━━ Data shown ━━

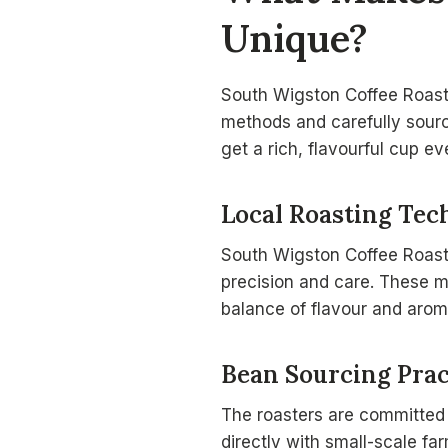
Unique?
South Wigston Coffee Roaster
methods and carefully sourc
get a rich, flavourful cup ev
Local Roasting Tec
South Wigston Coffee Roas
precision and care. These m
balance of flavour and arom
Bean Sourcing Prac
The roasters are committed
directly with small-scale fa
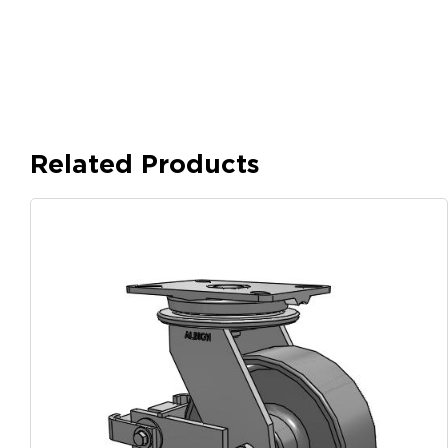
Related Products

━━━

| Assigned task |
Set out nothing but the lines from the line with "The roasters are committed" through the end of the material, reproduced exactly, both ends included, pictures omitted.

| Exercise output |
The roasters are committed
directly with small-scale fa
Related Products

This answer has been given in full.